LectureNotes/2018-TimeSeries/intro-timeseries.Rnw

\documentclass[a4paper, 11pt]{article}

%\usepackage[sc]{mathpazo}
%\usepackage{authblk} % authors & affiliations
\usepackage[utf8]{inputenc}
\usepackage{amsmath} % e.g. for \text{} in math
\usepackage{bm}
\usepackage{geometry}
  \geometry{verbose,tmargin=2cm,bmargin=2cm,lmargin=3cm,rmargin=2cm}
  \setcounter{secnumdepth}{3}
  \setcounter{tocdepth}{3}
%\setlength{\parskip}{\bigskipamount}
%\setlength{\parindent}{0pt}
\usepackage{ifxetex}
\ifxetex
 %font commands
 % Xetex settings:
 \usepackage{fontspec} 
 \setmainfont[Mapping=tex-text]{Alegreya} % Mapping needed for ``'' and for Umlaute öäü!!
 \setmonofont[Mapping=tex-text, Scale=0.9]{Anonymous Pro}
\else
 \usepackage[utf8]{inputenc}
 \usepackage[T1]{fontenc}
 %font packages
 \usepackage{gfsdidot}  % nice font, but doesn't display á as it should!!! This is a bug (dear me).

\fi
\usepackage{natbib}
\usepackage{url}
\usepackage[unicode=true,pdfusetitle,
 bookmarks=true,bookmarksnumbered=true,bookmarksopen=true,bookmarksopenlevel=2,
 breaklinks=true,pdfborder={0 0 1},backref=true,colorlinks=false, hidelinks]
 {hyperref}
%\hypersetup{ pdfstartview={XYZ null null 1}}
\usepackage{breakurl}
\usepackage{titlesec} % for titleformat
\usepackage[nottoc]{tocbibind} % include reference in table of content
\usepackage{wrapfig}
\usepackage[dvipsnames]{xcolor}

%\makeatletter
%%%%%%%%%%%%%%%%%%%%%%%%%%%%%% User specified LaTeX commands.
% % % % % % %  section numbering onto margins % % % %
\newlength\mylensection
\setlength\mylensection{\dimexpr\oddsidemargin+1cm+\hoffset\relax}
\titleformat{\section}{\normalfont\Large\itshape}{\llap{\hspace*{-\mylensection}\textcolor{YellowGreen}{\textbf{\LARGE{ \thesection}}}\hfill}}{0em}{} %

\newlength\mylensubsection
\setlength\mylensubsection{\dimexpr\oddsidemargin+1cm+\hoffset\relax}
\titleformat{\subsection}{\normalfont\large\itshape}{\llap{\hspace*{-\mylensubsection}\textcolor{YellowGreen}{\textbf{\Large{ \thesubsection}}}\hfill}}{0em}{} %

\newlength\mylensubsubsection
\setlength\mylensubsubsection{\dimexpr\oddsidemargin+1cm+\hoffset\relax}
\titleformat{\subsubsection}{\normalfont\large\itshape}{\llap{\hspace*{-\mylensubsubsection}\textcolor{YellowGreen}{\textbf{\Large{ \thesubsubsection}}}\hfill}}{0em}{} %


\renewcommand{\textfraction}{0.05}
\renewcommand{\topfraction}{0.8}
\renewcommand{\bottomfraction}{0.8}
\renewcommand{\floatpagefraction}{0.75}

\newcommand{\package}[1]{\textbf{#1}}
\newcommand{\proglang}[1]{\textsl{#1}}
\newcommand{\code}[1]{\texttt{#1}}
\newcommand{\ind}[1]{#1\index{#1}}           			   % \ind{bla} instead of bla\index{bla}
\newcommand{\indE}[1]{\emph{#1}\index{#1@\emph{#1}}}       % dito for emphasised words (e.g.
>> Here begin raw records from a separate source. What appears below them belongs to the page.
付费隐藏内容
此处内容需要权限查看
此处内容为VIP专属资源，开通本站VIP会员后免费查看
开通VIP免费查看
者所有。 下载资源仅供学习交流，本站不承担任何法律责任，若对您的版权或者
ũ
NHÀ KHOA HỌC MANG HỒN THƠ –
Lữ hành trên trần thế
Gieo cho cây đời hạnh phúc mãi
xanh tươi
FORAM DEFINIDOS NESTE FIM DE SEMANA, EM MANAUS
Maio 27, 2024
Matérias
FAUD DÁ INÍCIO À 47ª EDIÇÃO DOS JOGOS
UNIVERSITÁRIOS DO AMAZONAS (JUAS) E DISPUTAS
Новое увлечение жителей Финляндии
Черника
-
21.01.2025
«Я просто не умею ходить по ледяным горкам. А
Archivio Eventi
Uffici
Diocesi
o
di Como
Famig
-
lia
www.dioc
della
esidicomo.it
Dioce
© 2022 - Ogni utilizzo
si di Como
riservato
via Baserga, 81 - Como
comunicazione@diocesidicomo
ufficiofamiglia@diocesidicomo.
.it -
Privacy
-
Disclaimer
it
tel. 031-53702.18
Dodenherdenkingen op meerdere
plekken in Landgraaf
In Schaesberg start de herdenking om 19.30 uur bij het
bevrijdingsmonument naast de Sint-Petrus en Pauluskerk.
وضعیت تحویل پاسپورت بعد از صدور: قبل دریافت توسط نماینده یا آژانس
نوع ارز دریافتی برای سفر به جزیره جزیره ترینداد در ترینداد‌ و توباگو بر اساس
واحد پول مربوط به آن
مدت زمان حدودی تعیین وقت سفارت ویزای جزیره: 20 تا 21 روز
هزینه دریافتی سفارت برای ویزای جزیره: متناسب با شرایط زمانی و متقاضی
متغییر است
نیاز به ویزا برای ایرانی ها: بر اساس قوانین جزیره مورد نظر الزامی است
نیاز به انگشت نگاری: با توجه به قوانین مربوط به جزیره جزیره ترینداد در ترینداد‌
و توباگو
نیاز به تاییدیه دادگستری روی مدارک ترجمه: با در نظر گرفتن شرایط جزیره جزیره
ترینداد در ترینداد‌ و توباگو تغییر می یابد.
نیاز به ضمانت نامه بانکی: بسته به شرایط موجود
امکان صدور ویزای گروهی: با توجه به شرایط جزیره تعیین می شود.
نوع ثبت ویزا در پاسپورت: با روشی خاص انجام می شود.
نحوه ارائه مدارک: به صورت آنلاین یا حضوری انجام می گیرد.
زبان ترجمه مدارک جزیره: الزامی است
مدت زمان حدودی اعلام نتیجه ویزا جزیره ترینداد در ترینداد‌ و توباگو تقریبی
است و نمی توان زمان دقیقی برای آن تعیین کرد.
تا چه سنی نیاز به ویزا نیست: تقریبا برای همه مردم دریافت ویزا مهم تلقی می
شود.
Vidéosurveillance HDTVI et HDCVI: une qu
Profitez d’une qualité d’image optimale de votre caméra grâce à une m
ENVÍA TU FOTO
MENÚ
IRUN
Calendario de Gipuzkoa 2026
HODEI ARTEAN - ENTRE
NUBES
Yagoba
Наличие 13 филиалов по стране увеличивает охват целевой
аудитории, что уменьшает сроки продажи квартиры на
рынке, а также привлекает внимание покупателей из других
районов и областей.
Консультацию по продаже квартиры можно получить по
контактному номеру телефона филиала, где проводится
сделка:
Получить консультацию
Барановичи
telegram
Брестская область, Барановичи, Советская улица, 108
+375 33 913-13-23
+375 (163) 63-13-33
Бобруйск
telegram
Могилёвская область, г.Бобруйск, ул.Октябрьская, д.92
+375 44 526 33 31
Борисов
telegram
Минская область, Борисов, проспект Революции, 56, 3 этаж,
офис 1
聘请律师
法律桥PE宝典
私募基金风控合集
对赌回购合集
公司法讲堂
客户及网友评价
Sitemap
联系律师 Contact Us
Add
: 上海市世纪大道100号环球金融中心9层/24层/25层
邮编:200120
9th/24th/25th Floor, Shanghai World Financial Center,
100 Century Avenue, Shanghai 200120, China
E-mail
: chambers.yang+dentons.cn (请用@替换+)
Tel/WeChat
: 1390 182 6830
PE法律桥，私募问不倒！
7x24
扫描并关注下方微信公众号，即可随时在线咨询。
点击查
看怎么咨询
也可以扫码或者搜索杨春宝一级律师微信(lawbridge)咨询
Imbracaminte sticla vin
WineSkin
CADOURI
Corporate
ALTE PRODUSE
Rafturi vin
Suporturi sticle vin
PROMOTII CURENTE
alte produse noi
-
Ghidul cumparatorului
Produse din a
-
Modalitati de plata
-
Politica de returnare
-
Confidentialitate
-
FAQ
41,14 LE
English)
\newcommand{\indR}[1]{\texttt{#1}\index{#1@\texttt{#1}}}   % dito for typewriter


\renewcommand{\vec}[1]{\mathbf{#1}}                   % replaces the arrow over vectors by bold-print


%\makeatother
\frenchspacing % avoid long spaces after a "."

\begin{document}
<<setup, include=FALSE, cache=FALSE>>=
library(knitr)
opts_chunk$set(fig.align='center', cache=TRUE)
#render_listings()
@


\title{A brief introduction to time-series analysis}

\author{Carsten F. Dormann\\Biometry \& Environmental System Analysis\\University of Freiburg, Germany}

\maketitle


\tableofcontents


\begin{abstract}
This introductory document aims to raise a few points that typically show up in first steps in time-series analysis.
\end{abstract}


\section{Introduction}
There is a sheer endless number of time-series resources out there!\footnote{\url{https://www.statmethods.net/advstats/timeseries.html}} Have a look at the open book of Hyndman \& Athanasopoulos, called ``Forecasting: Principles and Practice''.\footnote{\url{https://otexts.org/fpp2/}}


Time series refers to data sets of a response that is recorded over longer periods of time. The response can be univariate (e.g. the famous Keeling CO$_2$-data we'll look at below), or multidimensional (e.g. climate data from 121 weather stations, or share values for 4201 companies in Japan).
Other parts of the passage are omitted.